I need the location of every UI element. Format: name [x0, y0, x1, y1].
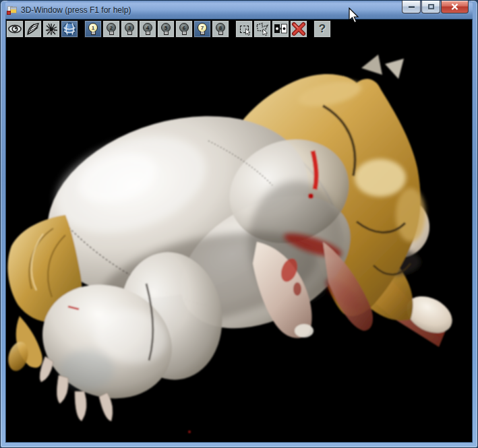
light-4-toggle-button[interactable]: 4	[139, 20, 156, 38]
wireframe-view-button[interactable]	[24, 20, 42, 38]
light-bulb-icon: 5	[161, 23, 171, 35]
light-7-toggle-button[interactable]: 7	[193, 20, 211, 38]
light-bulb-icon: 3	[125, 23, 134, 35]
window-controls	[402, 1, 469, 13]
invert-selection-button[interactable]	[272, 20, 289, 38]
client-area: 12345678	[5, 19, 473, 443]
help-group: ?	[313, 20, 332, 38]
view-mode-group	[6, 20, 79, 38]
light-bulb-icon: 8	[216, 23, 225, 35]
light-3-toggle-button[interactable]: 3	[121, 20, 138, 38]
light-bulb-icon: 7	[198, 23, 207, 35]
textured-sphere-icon	[62, 22, 77, 36]
light-5-toggle-button[interactable]: 5	[157, 20, 175, 38]
horse-model	[6, 55, 458, 433]
light-bulb-icon: 2	[107, 23, 116, 35]
light-1-toggle-button[interactable]: 1	[84, 20, 102, 38]
textured-view-button[interactable]	[61, 20, 78, 38]
3d-viewport-canvas[interactable]	[6, 20, 473, 443]
invert-selection-icon	[273, 22, 288, 36]
selection-group	[235, 20, 308, 38]
bulb-group: 12345678	[84, 20, 230, 38]
rectangle-selection-button[interactable]	[235, 20, 253, 38]
light-6-toggle-button[interactable]: 6	[175, 20, 193, 38]
wireframe-icon	[26, 22, 40, 36]
polygon-selection-button[interactable]	[253, 20, 271, 38]
delete-selection-button[interactable]	[290, 20, 307, 38]
light-bulb-icon: 1	[88, 23, 98, 35]
3d-window: 3D-Window (press F1 for help)	[0, 0, 478, 448]
shaded-view-button[interactable]	[6, 20, 24, 38]
minimize-icon	[409, 6, 415, 8]
close-icon	[451, 3, 458, 10]
minimize-button[interactable]	[402, 1, 421, 13]
maximize-button[interactable]	[421, 1, 440, 13]
app-icon-form-square	[10, 7, 17, 13]
delete-x-icon	[291, 22, 306, 36]
window-title: 3D-Window (press F1 for help)	[21, 5, 131, 15]
light-2-toggle-button[interactable]: 2	[102, 20, 120, 38]
app-icon[interactable]	[7, 5, 18, 15]
maximize-icon	[428, 4, 434, 9]
polygon-select-icon	[255, 22, 270, 36]
help-icon: ?	[319, 22, 326, 36]
titlebar[interactable]: 3D-Window (press F1 for help)	[5, 1, 473, 19]
light-bulb-icon: 4	[143, 23, 152, 35]
point-cloud-view-button[interactable]	[42, 20, 60, 38]
help-button[interactable]: ?	[313, 20, 331, 38]
cursor-arrow-icon	[245, 28, 251, 36]
app-icon-red-square	[7, 11, 11, 15]
point-cloud-icon	[44, 22, 59, 36]
light-bulb-icon: 6	[179, 23, 189, 35]
toolbar: 12345678	[6, 20, 332, 38]
close-button[interactable]	[441, 1, 469, 13]
light-8-toggle-button[interactable]: 8	[212, 20, 229, 38]
rectangle-select-icon	[240, 26, 249, 33]
eye-icon	[7, 22, 22, 36]
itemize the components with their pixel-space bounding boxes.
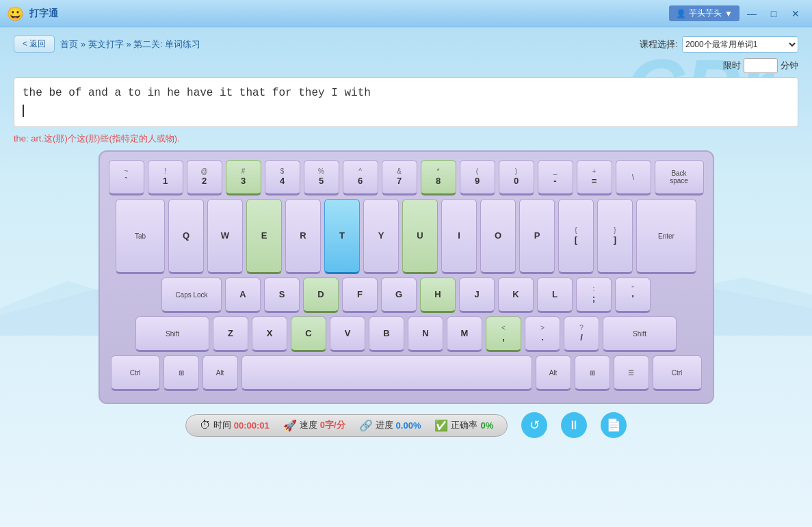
key-capslock[interactable]: Caps Lock xyxy=(161,278,222,313)
key-right-alt[interactable]: Alt xyxy=(536,355,571,391)
key-menu[interactable]: ☰ xyxy=(614,355,649,391)
key-space[interactable] xyxy=(241,355,532,391)
key-y[interactable]: Y xyxy=(363,199,399,274)
typing-text: the be of and a to in he have it that fo… xyxy=(23,85,789,103)
key-semicolon[interactable]: :; xyxy=(576,278,612,313)
key-e[interactable]: E xyxy=(246,199,282,274)
key-s[interactable]: S xyxy=(264,278,300,313)
keyboard-row-1: ~` !1 @2 #3 $4 %5 ^6 &7 *8 (9 )0 _- += \… xyxy=(111,160,702,195)
key-lbracket[interactable]: {[ xyxy=(558,199,594,274)
key-n[interactable]: N xyxy=(408,316,443,352)
word-hint: the: art.这(那)个这(那)些(指特定的人或物). xyxy=(14,133,798,145)
time-label: 时间 xyxy=(213,419,231,431)
key-9[interactable]: (9 xyxy=(460,160,495,195)
key-a[interactable]: A xyxy=(225,278,261,313)
pause-button[interactable]: ⏸ xyxy=(561,412,587,438)
key-t[interactable]: T xyxy=(324,199,360,274)
key-minus[interactable]: _- xyxy=(538,160,573,195)
key-1[interactable]: !1 xyxy=(148,160,183,195)
save-button[interactable]: 📄 xyxy=(601,412,627,438)
key-left-shift[interactable]: Shift xyxy=(135,316,209,352)
app-title: 打字通 xyxy=(29,8,58,20)
titlebar: 😀 打字通 👤 芋头芋头 ▼ — □ ✕ xyxy=(0,0,812,27)
status-bar: ⏱ 时间 00:00:01 🚀 速度 0字/分 🔗 进度 0.00% ✅ 正确率… xyxy=(14,412,798,438)
user-icon: 👤 xyxy=(676,9,686,18)
key-2[interactable]: @2 xyxy=(187,160,222,195)
main-content: < 返回 首页 » 英文打字 » 第二关: 单词练习 课程选择: 2000个最常… xyxy=(0,27,812,444)
minimize-button[interactable]: — xyxy=(742,7,761,21)
key-d[interactable]: D xyxy=(303,278,339,313)
link-icon: 🔗 xyxy=(359,419,373,432)
key-g[interactable]: G xyxy=(381,278,417,313)
key-6[interactable]: ^6 xyxy=(343,160,378,195)
key-f[interactable]: F xyxy=(342,278,378,313)
key-slash[interactable]: ?/ xyxy=(564,316,599,352)
key-equals[interactable]: += xyxy=(577,160,612,195)
key-p[interactable]: P xyxy=(519,199,555,274)
key-u[interactable]: U xyxy=(402,199,438,274)
key-3[interactable]: #3 xyxy=(226,160,261,195)
user-button[interactable]: 👤 芋头芋头 ▼ xyxy=(669,5,739,21)
maximize-button[interactable]: □ xyxy=(764,7,783,21)
key-enter[interactable]: Enter xyxy=(636,199,696,274)
titlebar-left: 😀 打字通 xyxy=(7,5,58,22)
key-left-alt[interactable]: Alt xyxy=(202,355,238,391)
key-right-win[interactable]: ⊞ xyxy=(575,355,610,391)
key-l[interactable]: L xyxy=(537,278,573,313)
key-b[interactable]: B xyxy=(369,316,404,352)
status-progress: 🔗 进度 0.00% xyxy=(359,419,421,432)
key-k[interactable]: K xyxy=(498,278,534,313)
app-icon: 😀 xyxy=(7,5,24,22)
key-4[interactable]: $4 xyxy=(265,160,300,195)
key-left-ctrl[interactable]: Ctrl xyxy=(111,355,160,391)
keyboard-row-5: Ctrl ⊞ Alt Alt ⊞ ☰ Ctrl xyxy=(111,355,702,391)
key-r[interactable]: R xyxy=(285,199,321,274)
accuracy-label: 正确率 xyxy=(451,419,477,431)
progress-value: 0.00% xyxy=(396,420,421,431)
dropdown-icon: ▼ xyxy=(724,9,733,18)
key-backspace[interactable]: Backspace xyxy=(655,160,704,195)
key-i[interactable]: I xyxy=(441,199,477,274)
key-right-ctrl[interactable]: Ctrl xyxy=(653,355,702,391)
close-button[interactable]: ✕ xyxy=(786,7,805,21)
refresh-button[interactable]: ↺ xyxy=(521,412,547,438)
back-button[interactable]: < 返回 xyxy=(14,36,55,53)
course-label: 课程选择: xyxy=(640,38,678,51)
key-w[interactable]: W xyxy=(207,199,243,274)
toolbar-left: < 返回 首页 » 英文打字 » 第二关: 单词练习 xyxy=(14,36,200,53)
typing-area[interactable]: the be of and a to in he have it that fo… xyxy=(14,77,798,127)
key-v[interactable]: V xyxy=(330,316,365,352)
timelimit-label: 限时 xyxy=(723,59,741,72)
timelimit-row: 限时 分钟 xyxy=(14,58,798,73)
key-c[interactable]: C xyxy=(291,316,326,352)
key-0[interactable]: )0 xyxy=(499,160,534,195)
key-backtick[interactable]: ~` xyxy=(109,160,144,195)
status-time: ⏱ 时间 00:00:01 xyxy=(200,419,270,431)
timelimit-input[interactable] xyxy=(744,58,778,73)
course-select[interactable]: 2000个最常用单词1 xyxy=(682,36,798,53)
key-z[interactable]: Z xyxy=(213,316,248,352)
key-7[interactable]: &7 xyxy=(382,160,417,195)
timelimit-unit: 分钟 xyxy=(781,59,798,72)
key-comma[interactable]: <, xyxy=(486,316,521,352)
key-q[interactable]: Q xyxy=(168,199,204,274)
titlebar-controls: 👤 芋头芋头 ▼ — □ ✕ xyxy=(669,5,805,21)
key-h[interactable]: H xyxy=(420,278,456,313)
key-x[interactable]: X xyxy=(252,316,287,352)
keyboard-row-4: Shift Z X C V B N M <, >. ?/ Shift xyxy=(111,316,702,352)
key-o[interactable]: O xyxy=(480,199,516,274)
key-8[interactable]: *8 xyxy=(421,160,456,195)
key-backslash[interactable]: \ xyxy=(616,160,651,195)
speed-label: 速度 xyxy=(300,419,317,431)
key-m[interactable]: M xyxy=(447,316,482,352)
keyboard: ~` !1 @2 #3 $4 %5 ^6 &7 *8 (9 )0 _- += \… xyxy=(99,150,714,404)
key-left-win[interactable]: ⊞ xyxy=(163,355,199,391)
key-rbracket[interactable]: }] xyxy=(597,199,633,274)
key-5[interactable]: %5 xyxy=(304,160,339,195)
key-right-shift[interactable]: Shift xyxy=(603,316,677,352)
key-quote[interactable]: "' xyxy=(615,278,651,313)
key-j[interactable]: J xyxy=(459,278,495,313)
speed-value: 0字/分 xyxy=(320,419,345,431)
key-tab[interactable]: Tab xyxy=(116,199,165,274)
key-period[interactable]: >. xyxy=(525,316,560,352)
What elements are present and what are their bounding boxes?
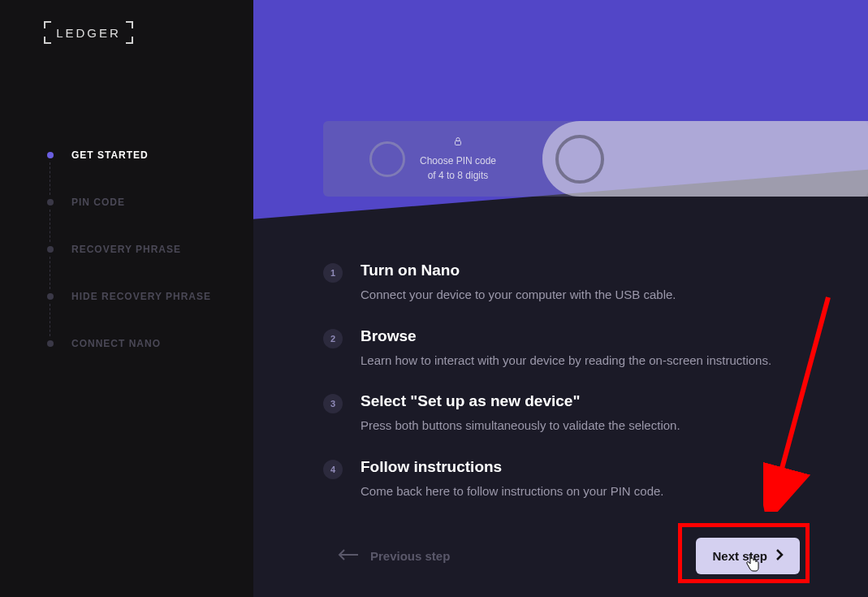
previous-step-label: Previous step <box>370 549 450 563</box>
step-number-badge: 3 <box>323 394 343 413</box>
nav-label: PIN CODE <box>71 197 125 208</box>
main-content: Choose PIN code of 4 to 8 digits 1 Turn … <box>253 0 868 597</box>
step-number-badge: 1 <box>323 263 343 283</box>
nav-get-started[interactable]: GET STARTED <box>47 132 253 179</box>
step-title: Turn on Nano <box>361 262 676 279</box>
step-description: Press both buttons simultaneously to val… <box>361 417 680 435</box>
steps-list: 1 Turn on Nano Connect your device to yo… <box>323 262 794 523</box>
device-screen-text: Choose PIN code of 4 to 8 digits <box>420 136 496 183</box>
arrow-left-icon <box>338 549 359 563</box>
sidebar: LEDGER GET STARTED PIN CODE RECOVERY PHR… <box>0 0 253 597</box>
step-item: 1 Turn on Nano Connect your device to yo… <box>323 262 794 305</box>
step-item: 3 Select "Set up as new device" Press bo… <box>323 392 794 435</box>
nav-dot-icon <box>47 199 54 205</box>
nav-dot-icon <box>47 246 54 253</box>
step-item: 2 Browse Learn how to interact with your… <box>323 327 794 370</box>
nav-connect-nano[interactable]: CONNECT NANO <box>47 320 253 367</box>
next-step-label: Next step <box>712 549 767 563</box>
brand-logo: LEDGER <box>47 23 130 42</box>
step-number-badge: 2 <box>323 329 343 348</box>
nav-dot-icon <box>47 152 54 158</box>
step-title: Select "Set up as new device" <box>361 392 680 410</box>
nav-label: HIDE RECOVERY PHRASE <box>71 291 211 302</box>
device-body <box>542 121 868 197</box>
step-item: 4 Follow instructions Come back here to … <box>323 458 794 501</box>
step-title: Follow instructions <box>361 458 664 476</box>
nav-label: CONNECT NANO <box>71 338 161 349</box>
nav-pin-code[interactable]: PIN CODE <box>47 179 253 226</box>
previous-step-button[interactable]: Previous step <box>338 549 450 563</box>
lock-icon <box>420 136 496 150</box>
device-button-left-icon <box>369 141 405 177</box>
device-button-right-icon <box>555 135 604 184</box>
step-description: Learn how to interact with your device b… <box>361 352 771 370</box>
footer-navigation: Previous step Next step <box>338 538 800 574</box>
brand-text: LEDGER <box>56 26 121 40</box>
next-step-button[interactable]: Next step <box>696 538 800 574</box>
chevron-right-icon <box>775 549 784 563</box>
nav-recovery-phrase[interactable]: RECOVERY PHRASE <box>47 226 253 273</box>
setup-nav: GET STARTED PIN CODE RECOVERY PHRASE HID… <box>47 132 253 367</box>
nav-dot-icon <box>47 293 54 300</box>
svg-rect-0 <box>456 141 461 145</box>
step-number-badge: 4 <box>323 460 343 479</box>
step-title: Browse <box>361 327 771 345</box>
hero-background <box>253 0 868 236</box>
device-text-line2: of 4 to 8 digits <box>428 170 489 181</box>
step-description: Connect your device to your computer wit… <box>361 286 676 305</box>
nav-hide-recovery-phrase[interactable]: HIDE RECOVERY PHRASE <box>47 273 253 320</box>
device-text-line1: Choose PIN code <box>420 155 496 167</box>
step-description: Come back here to follow instructions on… <box>361 482 664 501</box>
nav-dot-icon <box>47 340 54 347</box>
device-screen: Choose PIN code of 4 to 8 digits <box>323 121 542 197</box>
nav-label: GET STARTED <box>71 149 149 161</box>
device-illustration: Choose PIN code of 4 to 8 digits <box>323 121 868 197</box>
nav-label: RECOVERY PHRASE <box>71 244 181 255</box>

..........

Nothing but lines that contain "area" should appear in the answer. Copy each from the records.

client-area: 12345678	[5, 19, 473, 443]
typing-area[interactable]: the be of and a to in he have it that fo… xyxy=(14,77,798,127)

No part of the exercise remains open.